As a Finn I am used to speak and write in a gender neutral way (since the Finnish language doesn't have a separate word for 'she' and 'he'), and for me all these masculine pronouns being used as the norm seem weird. Could this be translated as "every candidate says they want to..." or does this refer to a male candidate only?
"He" used to be neutral and/or default. This is very common in many languages. But people began to associate identity for some odd reason with grammar, as if the latter dictated the former, and now something that was neutral has become a very emotionally charged issue. I do think "they" is a good way out of it and how most people talk if you listen, but it's important to remember that "he" is a grammatical denomination, and grammar doesn't care about your definition of self and it certainly has never been successfully changed bt force
Google gives 277.000 hits for "in campaign time", and they are related to politics. We are dealing with a political "campaign" here. "During the campaign" contains many references to military campaigns. Just Google it. The first hits for "during the campaign" that I get refer to Duryee's Brigade (never heard of), Von Moltke, etcetera.

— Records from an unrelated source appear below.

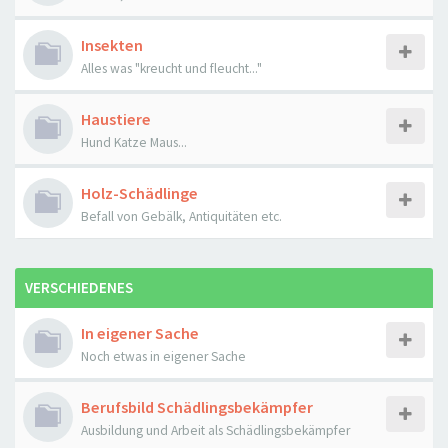
Insekten
Alles was "kreucht und fleucht..."
Haustiere
Hund Katze Maus...
Holz-Schädlinge
Befall von Gebälk, Antiquitäten etc.
VERSCHIEDENES
In eigener Sache
Noch etwas in eigener Sache
Berufsbild Schädlingsbekämpfer
Ausbildung und Arbeit als Schädlingsbekämpfer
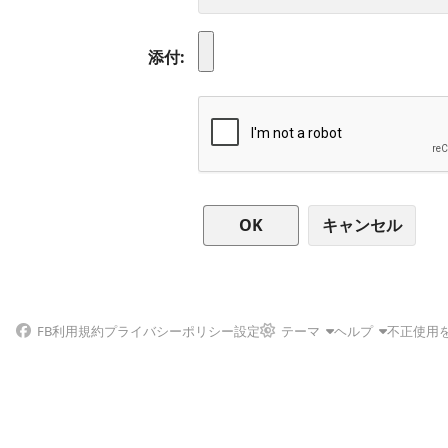
添付
キャンセル
FB
利用規約
プライバシーポリシー
設定
テーマ
ヘルプ
不正使用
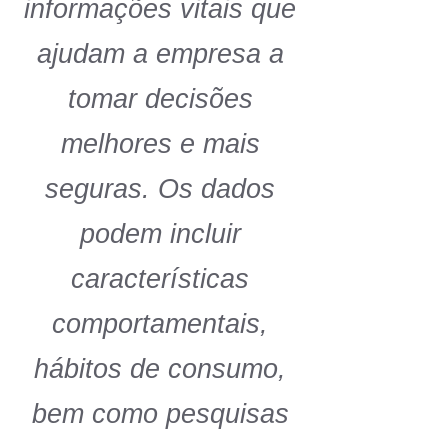
informações vitais que
ajudam a empresa a
tomar decisões
melhores e mais
seguras. Os dados
podem incluir
características
comportamentais,
hábitos de consumo,
bem como pesquisas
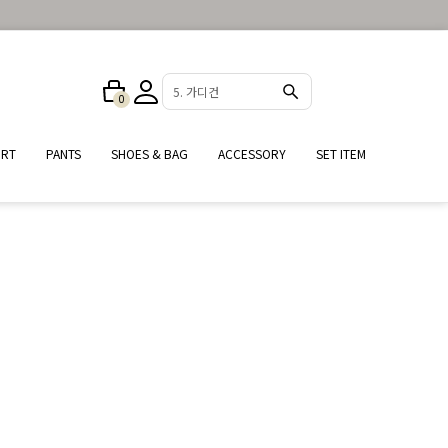
5. 가디건
0
IRT
PANTS
SHOES & BAG
ACCESSORY
SET ITEM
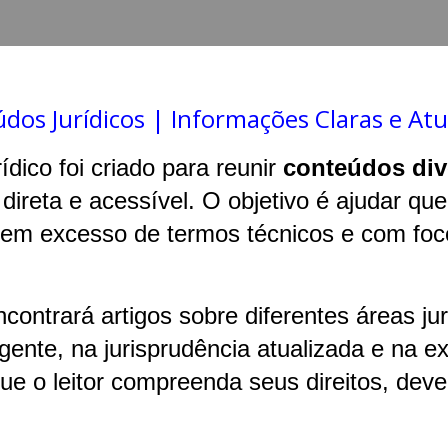
dos Jurídicos | Informações Claras e Atu
rídico foi criado para reunir
conteúdos div
 direta e acessível. O objetivo é ajudar 
sem excesso de termos técnicos e com foco 
ncontrará artigos sobre diferentes áreas j
igente, na jurisprudência atualizada e na e
ue o leitor compreenda seus direitos, deve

You probably forgot to put it in quotation marks. There are significantly less hits than you suggested. If you scroll through the results you even get as few as 116.
Anyways, Google is not the most reliable source, as many texts on the internet may have been written by non-native speakers.
Btw, check out the Corpus and see for yourself that 'during the campaign' isn't in fact used in the context of war in the vast majority of cases.
I did not google "in campaign timeS" (plural) but "in campaign time" (singular). "In campaign times" is indeed unidiomatic, it's not even English. Almost all hits for that phrase contain a comma break: "in campaign, times..." with times being the start of a new subsentence.